Generate Missing Index

Then using the function generate.missing_index() provided in our package, we create a MNAR missing index, and create the columns for corresponding lagged outcomes.

data = data_stationary#using data_stationary
index_MNAR = generate.missing_index(type = "MNAR", 
                                    n=length(data$y),
                                    param = list(data = data.frame(y=data$y,x=data$x),
                                                 MNAR.type = "increasing",
                                                 coeff = c(0.1,-0.3,0),
                                                 MNAR.drawplot = c(TRUE, "y"))
                                    )$missing_index
#> The missing indicators for MNAR 'increasing' are generated!
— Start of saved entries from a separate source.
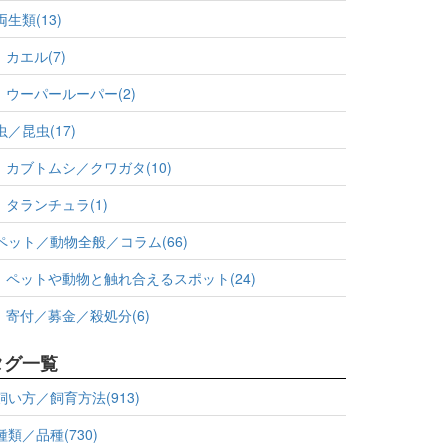
両生類(13)
カエル(7)
ウーパールーパー(2)
虫／昆虫(17)
カブトムシ／クワガタ(10)
タランチュラ(1)
ペット／動物全般／コラム(66)
ペットや動物と触れ合えるスポット(24)
寄付／募金／殺処分(6)
タグ一覧
飼い方／飼育方法(913)
種類／品種(730)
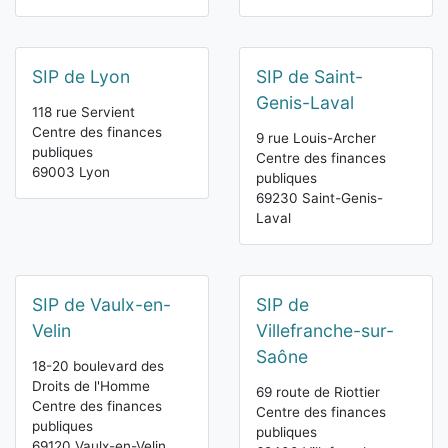
SIP de Lyon
SIP de Saint-
Genis-Laval
118 rue Servient
Centre des finances
9 rue Louis-Archer
publiques
Centre des finances
69003 Lyon
publiques
69230 Saint-Genis-
Laval
SIP de Vaulx-en-
SIP de
Velin
Villefranche-sur-
Saône
18-20 boulevard des
Droits de l'Homme
69 route de Riottier
Centre des finances
Centre des finances
publiques
publiques
69120 Vaulx-en-Velin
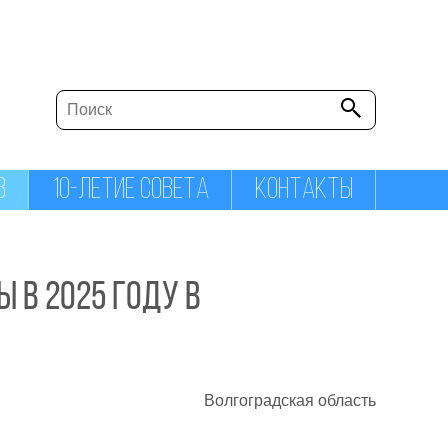
В
10-ЛЕТИЕ СОВЕТА
КОНТАКТЫ
 в 2025 году в
Волгоградская область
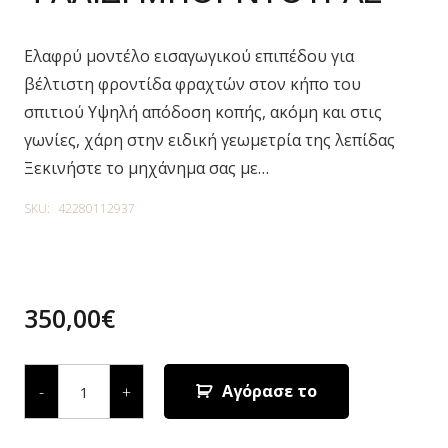
Ελαφρύ μοντέλο εισαγωγικού επιπέδου για
βέλτιστη φροντίδα φραχτών στον κήπο του
σπιτιού Υψηλή απόδοση κοπής, ακόμη και στις
γωνίες, χάρη στην ειδική γεωμετρία της λεπίδας
Ξεκινήστε το μηχάνημα σας με…
SKU:
42280112937
350,00
€
HS
45
Αγόρασε το
-
+
ΒΕΝΖΙΝΟΚΙΝΗΤΟ
ΨΑΛΙΔΙ
ΜΠΟΡΝΤΟΥΡΑΣ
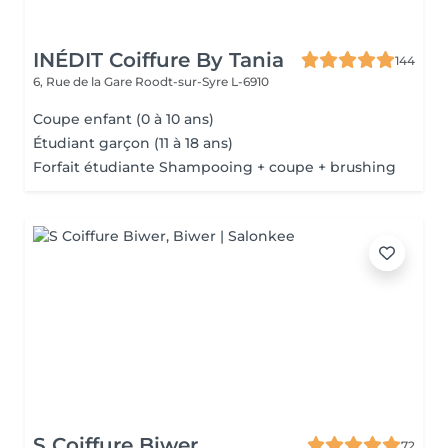
INÉDIT Coiffure By Tania
144
6, Rue de la Gare
Roodt-sur-Syre L-6910
Coupe enfant (0 à 10 ans)
Étudiant garçon (11 à 18 ans)
Forfait étudiante Shampooing + coupe + brushing
S Coiffure Biwer
72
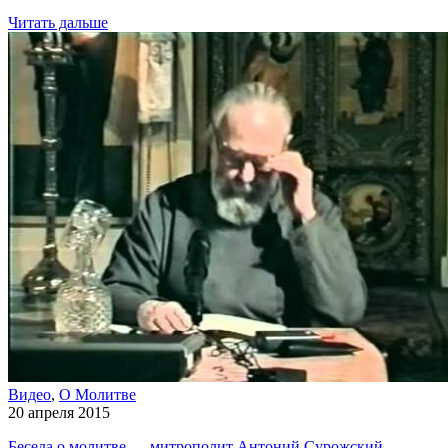
Читать дальше
Видео
,
О Молитве
20 апреля 2015
Беседа о молитве — митрополит Антоний Сурожский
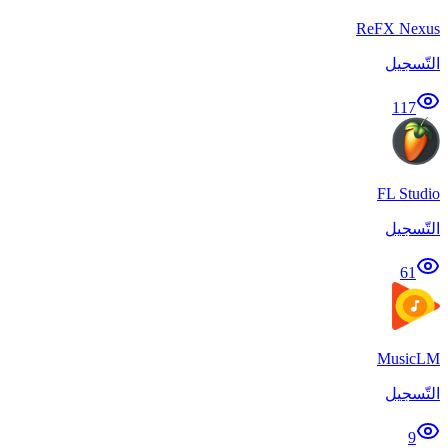
ReFX Nexus
التّسجيل
117
FL Studio
التّسجيل
61
MusicLM
التّسجيل
9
#> The missing rate for MNAR is 0.46

data$y[index_MNAR] = NA
data$y_1 = c(NA,data$y[1:999])
data$x_1 = c(NA,data$x[1:999])
data$c_1 = c(NA,data$c[1:999])
data = data[c(2:1000),]
data_space_SSMimpute = data
kable(head(data_space_SSMimpute))

	Date	y	x	c	y_1	x_1	c_1
2	2020-02-07	NA	10.73859	8.716357	23.43100	9.859805	7.950641
3	2020-02-08	NA	10.24018	7.791593	NA	10.738591	8.716357
4	2020-02-09	23.46471	11.26975	5.322497	NA	10.240184	7.791593
5	2020-02-10	20.95864	10.66030	7.306048	23.46471	11.269747	5.322497
6	2020-02-11	23.51839	10.56685	7.330904	20.95864	10.660300	7.306048
7	2020-02-12	22.40664	11.38117	6.250145	23.51839	10.566847	7.330904

imputeTS::ggplot_na_distribution(data_space_SSMimpute$y, color_missing = "pink",color_missing_border = "pink", alpha_missing = 0.1)

# Start Imputation

Based on our prior knowledge(usually we need an additional step for data exploration, see: exploration of state-space model for a detailed introduction), we set up the formula and all the learning parameter in ss_param and cpt_learning_param


formula="y~y_1+x+x_1+c"
formula_var=unlist(strsplit(unlist(strsplit(formula,"~"))[2],"+",fixed=T))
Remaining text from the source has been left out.